You can try to move an object that weighs up to 1000 pounds
The reason it's easy to envision manipulating solids with Telekinesis is because it's one solid thing that intuitively moves together. But there is a limit of one object you may manipulate at a time. You can't move around two or three swords, even if all of them weighed less than 1,000 lbs. But as soon as someone welds all three together by the handle, then they become one object you can manipulate. Weird, right?
There is no intuitive way to say the same for liquids. You can manipulate a sword, but can you manipulate a water? Does it even make sense to ask that question? There is no way to think of liquid-manipulation in the same way you imagine solid-manipulation.
If you consider liquid manipulation by units, you start setting arbitrary limits of power to the spell. While one longsword weighs 3 lbs and is considered one object, "one water" cannot be quantified. You instead say "one gallon of water" or "one pound of water", which is categorizing the spell into units of volume or weight -- which doesn't apply for solids. You can't manipulate "three pounds of longsword" but simply "one longsword," which just so happens to weigh 3 lbs.
So saying that Telekinesis allows you to manipulate one sphere of water weighing 1,000 lbs is problematic because you can't define "one water" -- much less "one sphere of water" -- as an object in the same way you can define "one longsword." The boundaries on mass per object is not present in liquids the way it is for solids.
It depends on the DM how much they will let you get away with, but there are pitfalls
If you had a half-full cask of ale and chose to manipulate the ale itself (not the cask), it depends on the DM if they will let you do that. This is tenuous because you could take the ale from that cask via TK, put it in another half-full cask (so now you have a full cask), and now you have twice as much ale under your control as when you started. Meanwhile, you can't take a broken sword, unite it with its broken half, and have a full sword. In both cases, the idea is the same: take two halves of a whole and unite them. But for the solid case, you can distinguish the two halves of a broken sword as two objects, while you can't distinguish one full cask of ale as two distinct half-casks of ale.
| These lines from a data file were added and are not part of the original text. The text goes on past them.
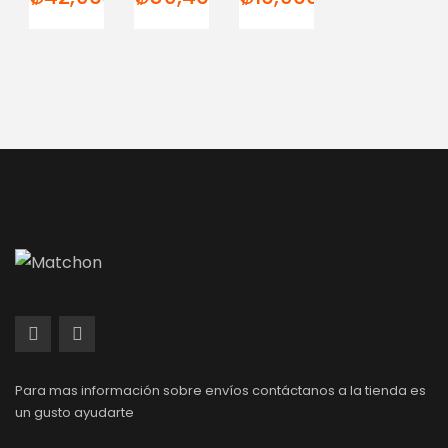
Para mas información sobre envíos contáctanos a la tienda es
un gusto ayudarte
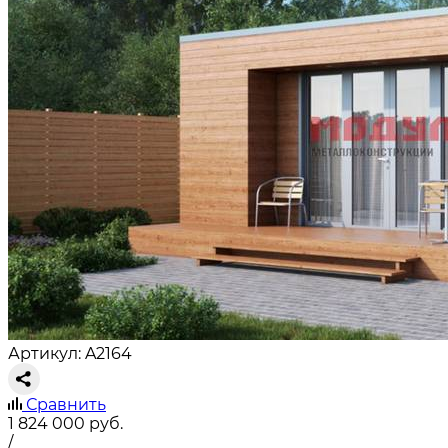
Артикул: A2164
Сравнить
1 824 000
руб.
/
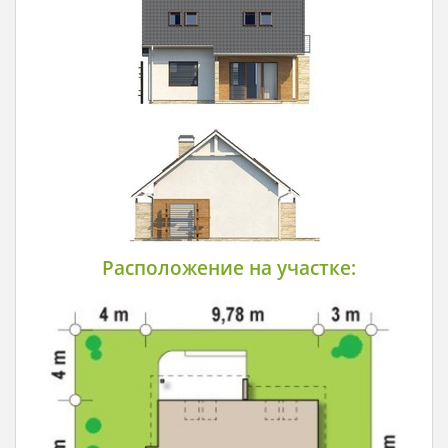
Расположение на участке:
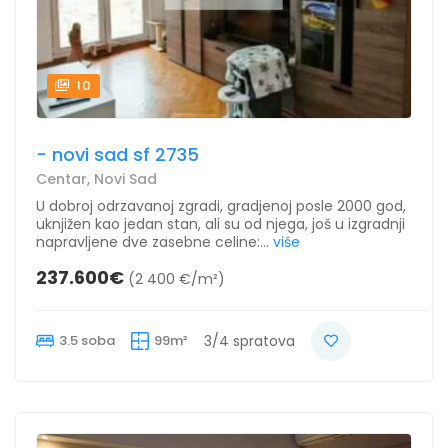
10
- novi sad sf 2735
Centar, Novi Sad
U dobroj odrzavanoj zgradi, gradjenoj posle 2000 god,
uknjižen kao jedan stan, ali su od njega, još u izgradnji
napravljene dve zasebne celine:...
više
237.600€
(2 400 €/m²)
3.5 soba
99m²
3/4 spratova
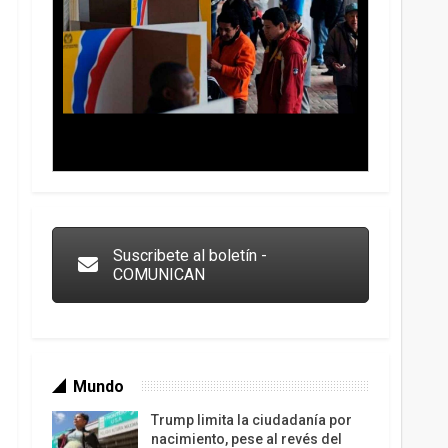
Trump y las drogas: la viga en los propios ojos
Suscribete al boletín -
COMUNICAN
Mundo
Trump limita la ciudadanía por
nacimiento, pese al revés del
If you then say, "but we can just have the original half-cask of ale under the Telekinesis spell, and that distinguishes it from the other half-cask of ale," that still has a few problems:
This is the same as claiming that whatever liquid Telekinesis controls initially becomes a distinct object by virtue of being controlled by Telekinesis -- but the prerequisite of Telekinesis is that you are already controlling one object. In other words, this creates circular logic: you are making the object you control into an object by the fact you are controlling it (that is hard to read -- but circular logic is hard to read because it is nonsensical).
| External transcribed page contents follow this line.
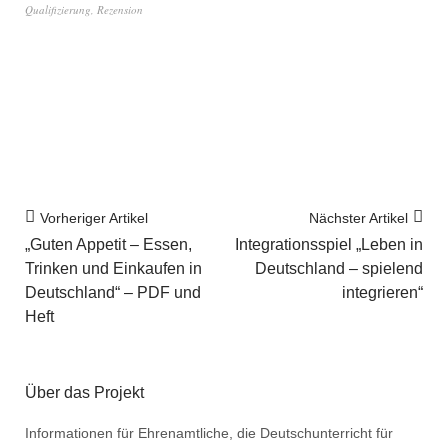
Qualifizierung
,
Rezension
Vorheriger Artikel
Nächster Artikel
„Guten Appetit – Essen,
Integrationsspiel „Leben in
Trinken und Einkaufen in
Deutschland – spielend
Deutschland“ – PDF und
integrieren“
Heft
Über das Projekt
Informationen für Ehrenamtliche, die Deutschunterricht für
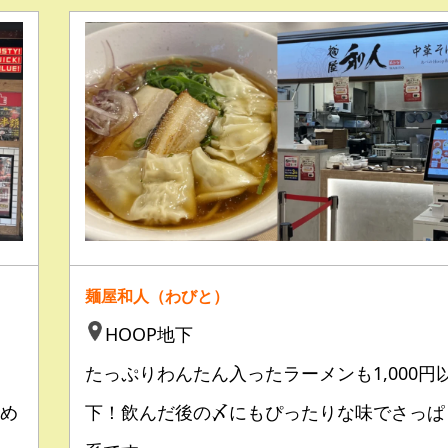
麺屋和人（わびと）
HOOP地下
！
たっぷりわんたん入ったラーメンも1,000円
め
下！飲んだ後の〆にもぴったりな味でさっぱ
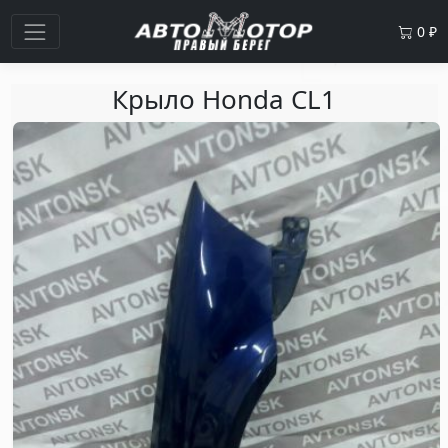
0
₽
Крыло Honda CL1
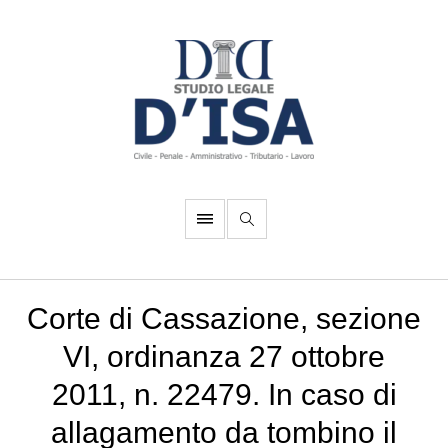
Corte di Cassazione, sezione
VI, ordinanza 27 ottobre
2011, n. 22479. In caso di
allagamento da tombino il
You can just stop exerting control on the original half-cask of ale volume after transferring it, and then exert control of the full cask volume on the next turn. Meanwhile, you can't take a broken half of a sword, unite it with the other half, and exert full control of the entire sword on your next turn.
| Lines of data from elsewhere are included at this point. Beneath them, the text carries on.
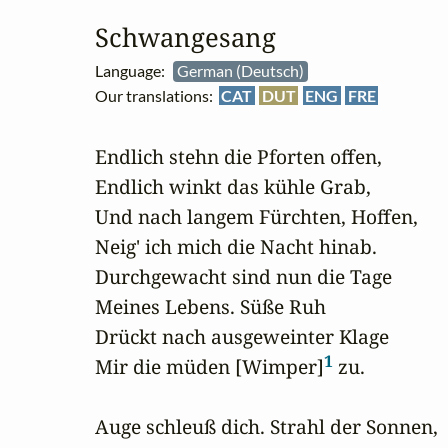
Schwangesang
Language:
German (Deutsch)
Our translations:
CAT
DUT
ENG
FRE
Endlich stehn die Pforten offen,

Endlich winkt das kühle Grab,

Und nach langem Fürchten, Hoffen,

Neig' ich mich die Nacht hinab.

Durchgewacht sind nun die Tage

Meines Lebens. Süße Ruh

Drückt nach ausgeweinter Klage

1
Mir die müden [Wimper]
 zu.

Auge schleuß dich. Strahl der Sonnen,
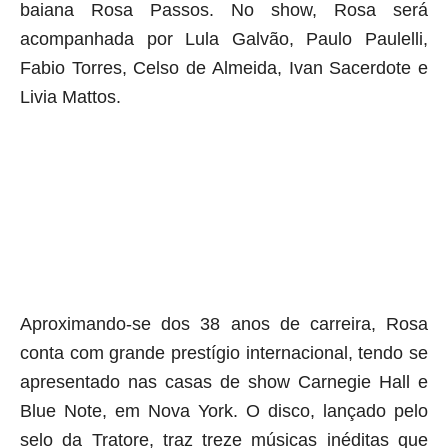
baiana Rosa Passos.
No show, Rosa será
acompanhada por Lula Galvão, Paulo Paulelli,
Fabio Torres, Celso de Almeida, Ivan Sacerdote e
Livia Mattos.
aqui começa o anuncio (coloque cor branca sobre está frase)
aqui termina o anuncio (coloque tinta branca sobre essa frase)
Aproximando-se dos 38 anos de carreira, Rosa
conta com grande prestígio internacional, tendo se
apresentado nas casas de show Carnegie Hall e
Blue Note, em Nova York. O disco, lançado pelo
selo da Tratore, traz treze músicas inéditas que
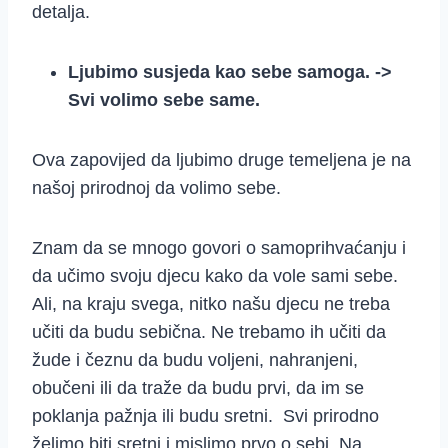
detalja.
Ljubimo susjeda kao sebe samoga. ->
Svi volimo sebe same.
Ova zapovijed da ljubimo druge temeljena je na
našoj prirodnoj da volimo sebe.
Znam da se mnogo govori o samoprihvaćanju i
da učimo svoju djecu kako da vole sami sebe.
Ali, na kraju svega, nitko našu djecu ne treba
učiti da budu sebična. Ne trebamo ih učiti da
žude i čeznu da budu voljeni, nahranjeni,
obučeni ili da traže da budu prvi, da im se
poklanja pažnja ili budu sretni. Svi prirodno
želimo biti sretni i mislimo prvo o sebi. Na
You can only exert fine control over simple objects. However, it can be argued that any volume of liquid is a complex object already. Take a door: you can close it by pushing the far side of it, without having to control each and every molecule of that door. Take a vial: you can pour its contents by controlling the bottom and turning it over, again without needing to control each molecule of that vial. The manipulation in both cases is simple, but the same cannot be said about manipulating a volume of water. There is no force holding them together, so you would have to manipulate each molecule independently -- which is not simple manipulation of an object and is out of the scope of Telekinesis.
If you say you are containing the water inside a telekinetic shell instead to give it shape, then you run into problems of permeability. As soon as the liquid makes contact with other creatures, it cannot absorb them or else the shell will break, causing the liquid to spill out. Also, you can't actually form telekinetic shells with this spell. Otherwise, you would be able to form a shell in a vacuum and use that to hit creatures, or form telekinetic cages like Wall of Force.
This point is a bit more involved and probably unnecessarily nitpicky. That's why I put it after points 1 and 2.
If you plan to do this in your game, just ask the DM and go with their ruling
To avoid the complex overthinking that this question invites to your table, just ask the DM how much you can get away with this usage. You can do it -- that much is clear. It's just not clear to what extent you can do it.